Henrietta Lack’s cells where harvested from a biopsy without her family’s consent. They became the first immoral cells, able to be replicated in a culture and have been used in some 70,000 papers on genomic research as well as in research for the polio vaccines.
However Lack’s family didn’t know about the so called Hela Cells until twenty years after the fact. By then researchers had begun doing experiments on her children without their knowledge. Their medical records where then released and published without their consent.
In a recent decision the NIH which oversees the immortal cells created a council to govern who has access to the cell line. Lack’s family were asked to sit on the council and agreed. However this raises a larger question. (Wynne Parry via the Huffington Post tinyurl.com/mm5k46p)
As genetic research advances what’s is there to prevent you from having you genome sequenced and having that information published or sold to corporations? What’s to prevent HMOs from using this data to justify charging higher copays and deductibles to people predisposed to certain diseases? Especially given that the ACA mandates everyone must have some form of insurance.

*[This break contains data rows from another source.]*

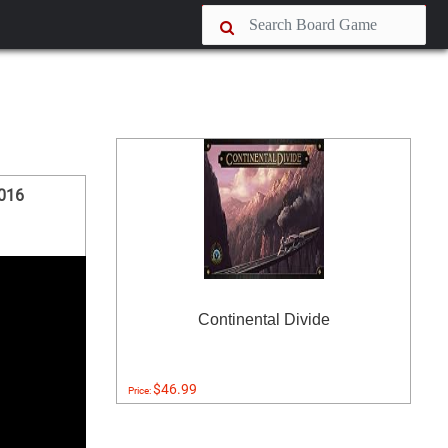
2016
Continental Divide
$46.99
Price: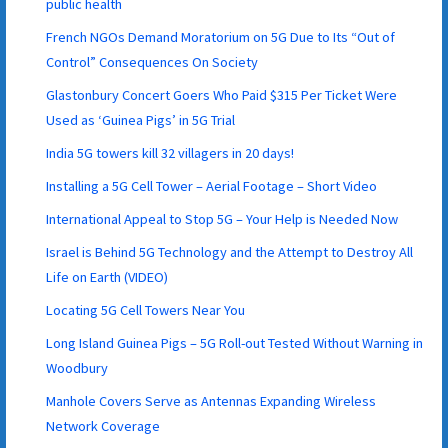
public health
French NGOs Demand Moratorium on 5G Due to Its “Out of
Control” Consequences On Society
Glastonbury Concert Goers Who Paid $315 Per Ticket Were
Used as ‘Guinea Pigs’ in 5G Trial
India 5G towers kill 32 villagers in 20 days!
Installing a 5G Cell Tower – Aerial Footage – Short Video
International Appeal to Stop 5G – Your Help is Needed Now
Israel is Behind 5G Technology and the Attempt to Destroy All
Life on Earth (VIDEO)
Locating 5G Cell Towers Near You
Long Island Guinea Pigs – 5G Roll-out Tested Without Warning in
Woodbury
Manhole Covers Serve as Antennas Expanding Wireless
Network Coverage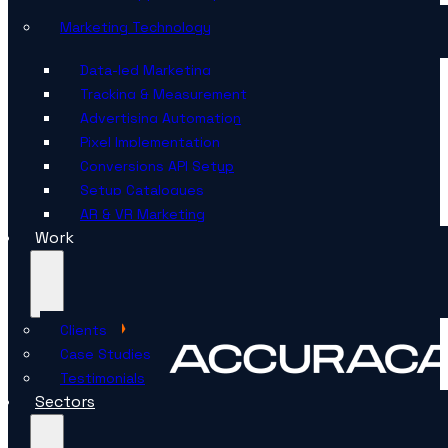
Marketing Technology
Data-led Marketing
Tracking & Measurement
Advertising Automation
Pixel Implementation
Conversions API Setup
Setup Catalogues
AR & VR Marketing
Work
Clients
Case Studies
Testimonials
Sectors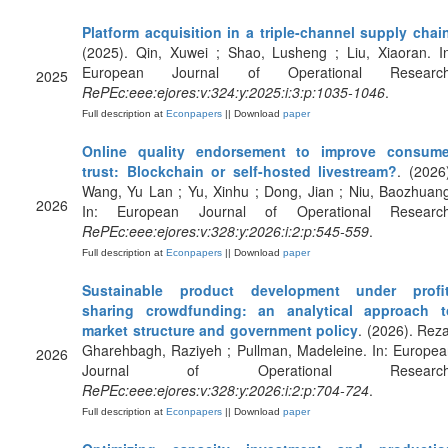
Platform acquisition in a triple-channel supply chai
(2025). Qin, Xuwei ; Shao, Lusheng ; Liu, Xiaoran. I
European Journal of Operational Research
2025
RePEc:eee:ejores:v:324:y:2025:i:3:p:1035-1046
.
Full description at
Econpapers
|| Download
paper
Online quality endorsement to improve consume
trust: Blockchain or self-hosted livestream?
. (2026
Wang, Yu Lan ; Yu, Xinhu ; Dong, Jian ; Niu, Baozhuan
2026
In: European Journal of Operational Research
RePEc:eee:ejores:v:328:y:2026:i:2:p:545-559
.
Full description at
Econpapers
|| Download
paper
Sustainable product development under profit
sharing crowdfunding: an analytical approach t
market structure and government policy
. (2026). Rez
Gharehbagh, Raziyeh ; Pullman, Madeleine. In: Europe
2026
Journal of Operational Research
RePEc:eee:ejores:v:328:y:2026:i:2:p:704-724
.
Full description at
Econpapers
|| Download
paper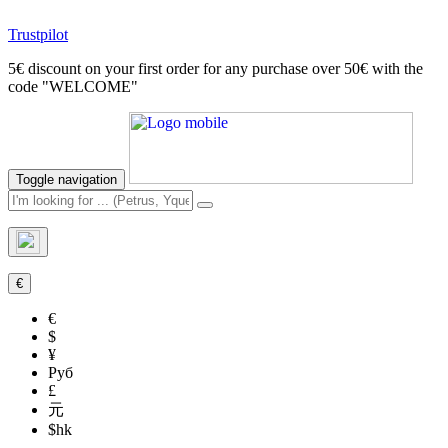
Trustpilot
5€ discount on your first order for any purchase over 50€ with the
code "WELCOME"
Toggle navigation
€
€
$
¥
Руб
£
元
$hk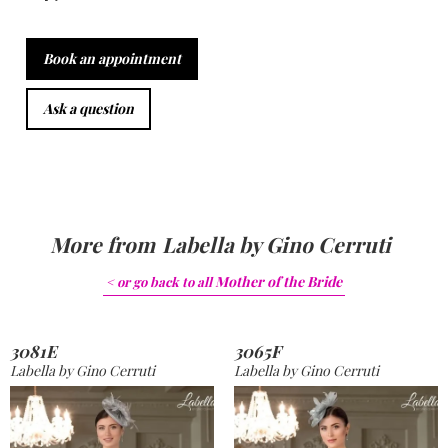
Book an appointment
Ask a question
More from
Labella by Gino Cerruti
Mother of the Bride
< or go back to
all
3081E
3065F
Labella by Gino Cerruti
Labella by Gino Cerruti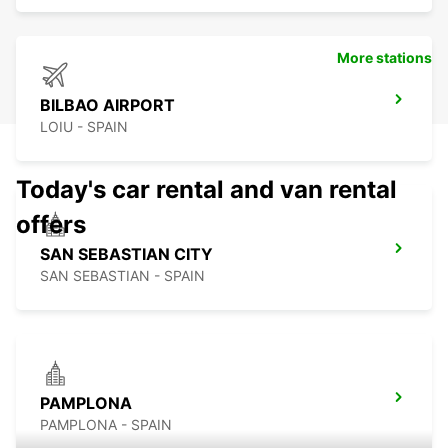
More stations
BILBAO AIRPORT
LOIU - SPAIN
Today's car rental and van rental
offers
SAN SEBASTIAN CITY
SAN SEBASTIAN - SPAIN
PAMPLONA
PAMPLONA - SPAIN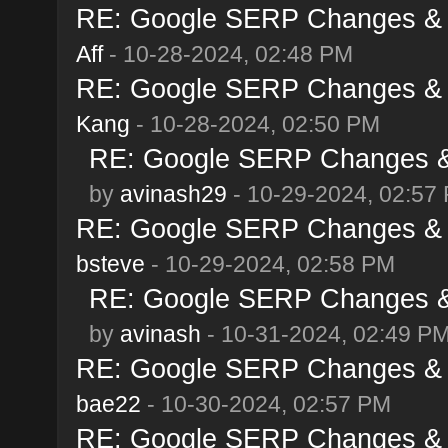
RE: Google SERP Changes & A
Aff
- 10-28-2024, 02:48 PM
RE: Google SERP Changes & A
Kang
- 10-28-2024, 02:50 PM
RE: Google SERP Changes & 
by
avinash29
- 10-29-2024, 02:57
RE: Google SERP Changes & A
bsteve
- 10-29-2024, 02:58 PM
RE: Google SERP Changes & 
by
avinash
- 10-31-2024, 02:49 P
RE: Google SERP Changes & A
bae22
- 10-30-2024, 02:57 PM
RE: Google SERP Changes & A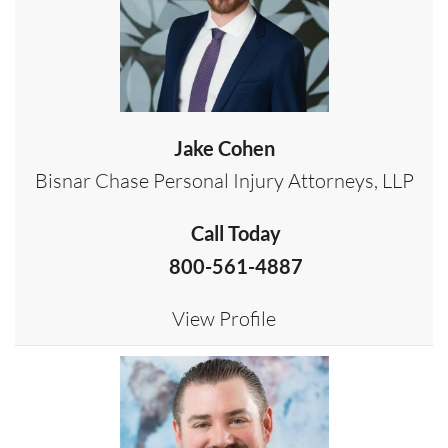
Jake Cohen
Bisnar Chase Personal Injury Attorneys, LLP
Call Today
800-561-4887
View Profile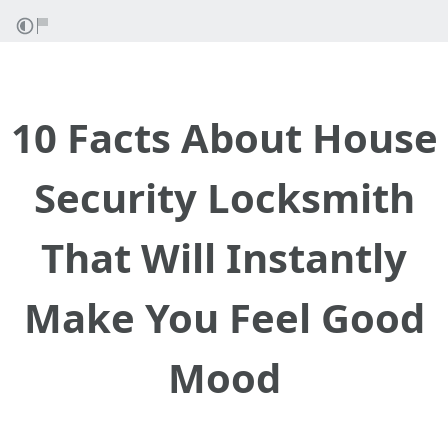
10 Facts About House
Security Locksmith
That Will Instantly
Make You Feel Good
Mood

What’s to prevent life insurance companies from using this data to deny paying claims by arguing a person didn’t die of natural causes and was a genetic time bomb?

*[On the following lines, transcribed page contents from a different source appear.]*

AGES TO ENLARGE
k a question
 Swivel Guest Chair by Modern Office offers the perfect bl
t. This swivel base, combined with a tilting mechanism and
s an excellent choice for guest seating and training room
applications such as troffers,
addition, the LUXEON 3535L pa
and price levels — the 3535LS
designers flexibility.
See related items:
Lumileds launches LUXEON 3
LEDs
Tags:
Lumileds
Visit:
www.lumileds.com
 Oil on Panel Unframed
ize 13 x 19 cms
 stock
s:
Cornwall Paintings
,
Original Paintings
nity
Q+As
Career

While this information could be used for good purposes such as screening for various diseases or enabling gene line therapy to remove them from any children you may have, it could as easily be used to nefarious ends.
Given the current trend towards militarized police forces and an ever expanding spy apparatus ,what’s to prevent the government or private corporations from using your gnomic data to track you via DNA scanners.
What’s to prevent us from losing basic rights because we don’t measure up on the Gnome scale? This brings to mind the Movie Gattaca in which such a reality was the case.
Every aspect of your life was determined by your genes and the only way to work your way up was by posing as one of the genetic elites who had fallen on hard times and sold their DNA to so called Invalids.
Sure you’re thinking that could never happened. But this is already a reality for millions of people awaiting transplants. Getting on the list can be a task in itself, then once politics, money and race enter the mix your position on these waiting lists is subject to whims of bureaucrats.
There was recently a case of a black teenager who was denied a spot on a heart transplant list for allegedly having low grades and run ins with the law, which the hospital argued showed he had a pattern of not following orders.
After the story broke the hospital revised its decision and he was put on the list. But what about the next time something like this happens and the media doesn’t pay attention?
While I’m all for scientific progress there should be discussions about how these new technologies may be abused. For instance while Google Glass may be cool it does raise privacy issues.
Having the capability to record everything you see doesn’t mean you should. Nor does it mean you have to right to record others without their knowledge or consent.
We are hurtling to a world where the line between humans and technology is blurring by the second. In this new world we need new guidelines to govern how we interact with each other. Are we gong treat each other with respect or like a series of codes to be traded like commodities?